MATERIAL PROVIDED —
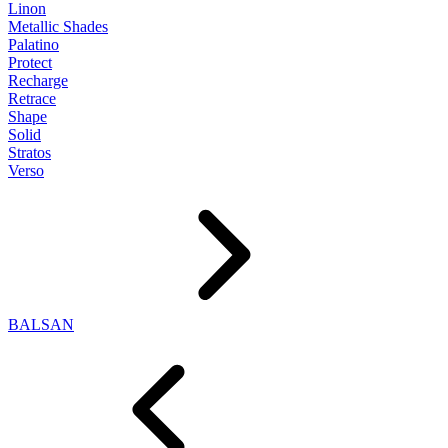
Linon
Metallic Shades
Palatino
Protect
Recharge
Retrace
Shape
Solid
Stratos
Verso
BALSAN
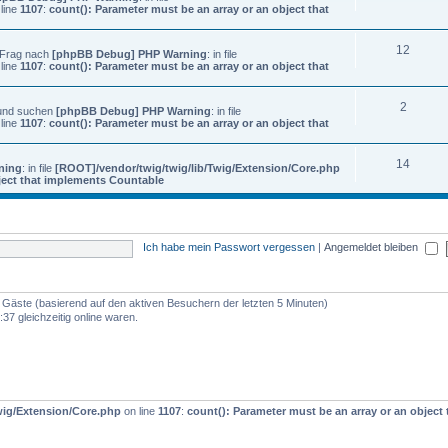
line
1107
:
count(): Parameter must be an array or an object that
12
? Frag nach
[phpBB Debug] PHP Warning
: in file
line
1107
:
count(): Parameter must be an array or an object that
2
 und suchen
[phpBB Debug] PHP Warning
: in file
line
1107
:
count(): Parameter must be an array or an object that
14
ning
: in file
[ROOT]/vendor/twig/twig/lib/Twig/Extension/Core.php
bject that implements Countable
Ich habe mein Passwort vergessen
|
Angemeldet bleiben
63 Gäste (basierend auf den aktiven Besuchern der letzten 5 Minuten)
37 gleichzeitig online waren.
wig/Extension/Core.php
on line
1107
:
count(): Parameter must be an array or an objec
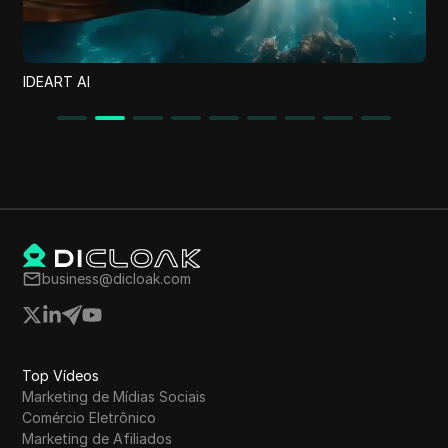
Doctor AI Pro
business@dicloak.com
Top Vídeos
Marketing de Mídias Sociais
Comércio Eletrônico
Marketing de Afiliados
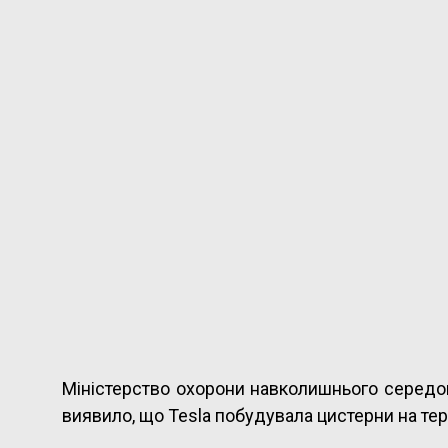
Міністерство охорони навколишнього середо
виявило, що Tesla побудувала цистерни на тери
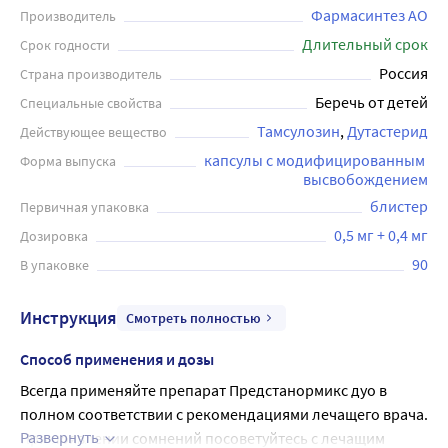
Фармасинтез АО
Производитель
Длительный срок
Срок годности
Россия
Страна производитель
Беречь от детей
Специальные свойства
Тамсулозин
Дутастерид
Действующее вещество
капсулы с модифицированным 
Форма выпуска
высвобождением
блистер
Первичная упаковка
0,5 мг + 0,4 мг
Дозировка
90
В упаковке
Инструкция
Смотреть полностью
Способ применения и дозы
Всегда применяйте препарат Предстанормикс дуо в 
полном соответствии с рекомендациями лечащего врача. 
Развернуть
При появлении сомнений посоветуйтесь с лечащим 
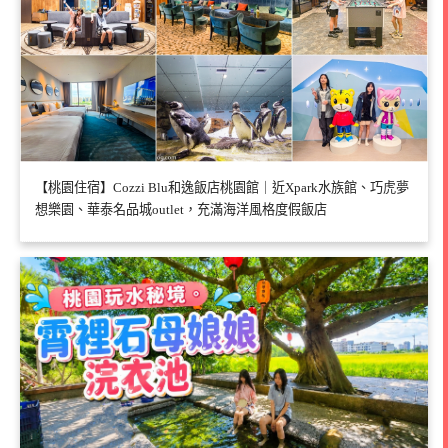
【桃園住宿】Cozzi Blu和逸飯店桃園館｜近Xpark水族館、巧虎夢
想樂園、華泰名品城outlet，充滿海洋風格度假飯店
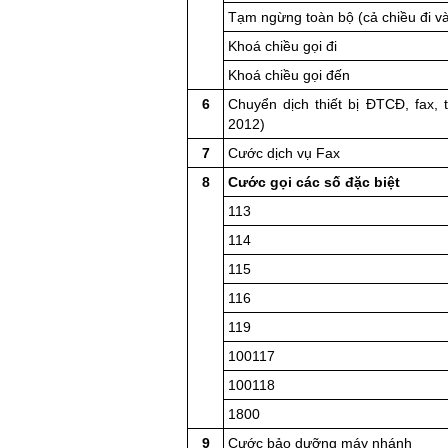
Tạm ngừng toàn bộ (cả chiều đi và
Khoá chiều gọi đi
Khoá chiều gọi đến
6
Chuyển dịch thiết bị ĐTCĐ, fax, 
2012)
7
Cước dịch vụ Fax
8
Cước gọi các số đặc biệt
113
114
115
116
119
100117
100118
1800
9
Cước bảo dưỡng máy nhánh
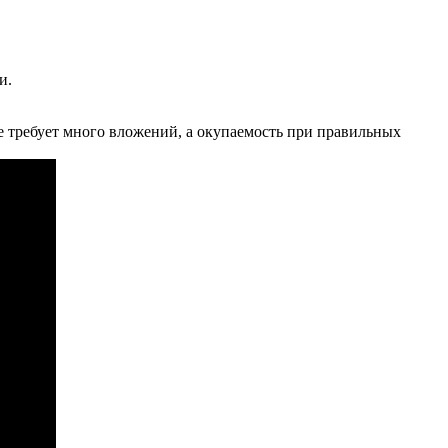
и.
 не требует много вложений, а окупаемость при правильных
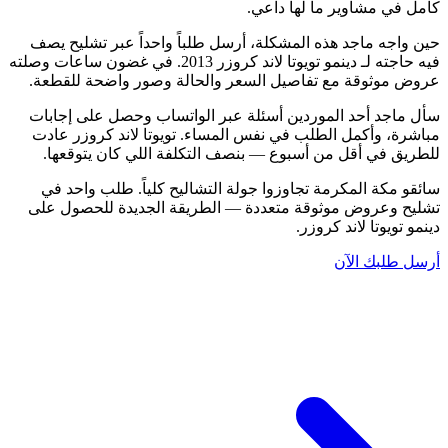
كامل في مشاوير ما لها داعي.
حين واجه ماجد هذه المشكلة، أرسل طلباً واحداً عبر تشليح يصف
فيه حاجته لـ دينمو تويوتا لاند كروزر 2013. في غضون ساعات وصلته
عروض موثوقة مع تفاصيل السعر والحالة وصور واضحة للقطعة.
سأل ماجد أحد الموردين أسئلة عبر الواتساب وحصل على إجابات
مباشرة، وأكمل الطلب في نفس المساء. تويوتا لاند كروزر عادت
للطريق في أقل من أسبوع — بنصف التكلفة اللي كان يتوقعها.
سائقو مكة المكرمة تجاوزوا جولة التشاليح كلياً. طلب واحد في
تشليح وعروض موثوقة متعددة — الطريقة الجديدة للحصول على
دينمو تويوتا لاند كروزر.
أرسل طلبك الآن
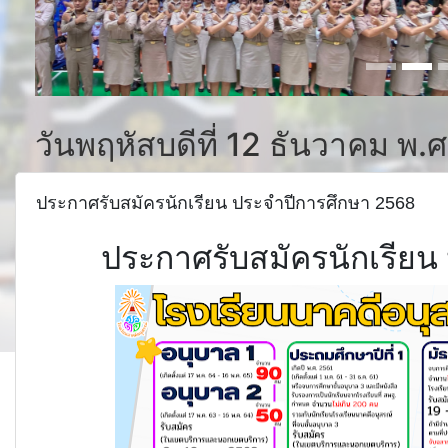
วันพฤหัสบดีที่ 12 ธันวาคม พ.
ประกาศรับสมัครนักเรียน ประจำปีการศึกษา 2568
ประกาศรับสมัครนักเรียน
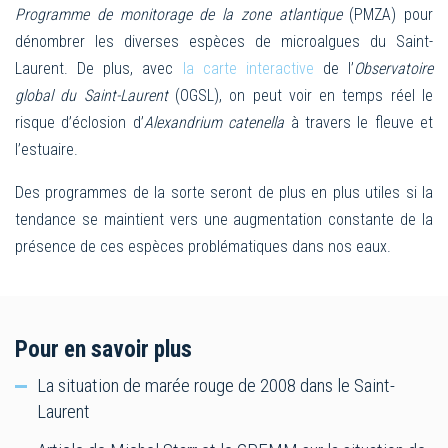
Programme de monitorage de la zone atlantique
(PMZA) pour
dénombrer les diverses espèces de microalgues du Saint-
Laurent. De plus, avec
la
carte interactive
de l’
Observatoire
global du Saint-Laurent
(OGSL), on peut voir en temps réel le
risque d’éclosion d’
Alexandrium catenella
à travers le fleuve et
l’estuaire.
Des programmes de la sorte seront de plus en plus utiles si la
tendance se maintient vers une augmentation constante de la
présence de ces espèces problématiques dans nos eaux.
Pour en savoir plus
La situation de marée rouge de 2008 dans le Saint-
Laurent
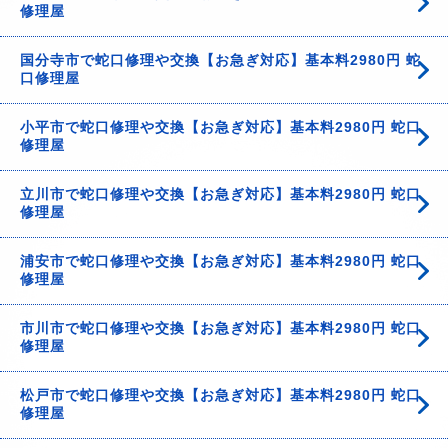
修理屋
国分寺市で蛇口修理や交換【お急ぎ対応】基本料2980円 蛇
口修理屋
小平市で蛇口修理や交換【お急ぎ対応】基本料2980円 蛇口
修理屋
立川市で蛇口修理や交換【お急ぎ対応】基本料2980円 蛇口
修理屋
浦安市で蛇口修理や交換【お急ぎ対応】基本料2980円 蛇口
修理屋
市川市で蛇口修理や交換【お急ぎ対応】基本料2980円 蛇口
修理屋
松戸市で蛇口修理や交換【お急ぎ対応】基本料2980円 蛇口
修理屋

WHAT YOU ARE ASKED TO DO —
If a line in the listing has "ماجد" in it, report that line.

ANSWER TO THIS TASK —
حين واجه ماجد هذه المشكلة، أرسل طلباً واحداً عبر تشليح يصف
سأل ماجد أحد الموردين أسئلة عبر الواتساب وحصل على إجابات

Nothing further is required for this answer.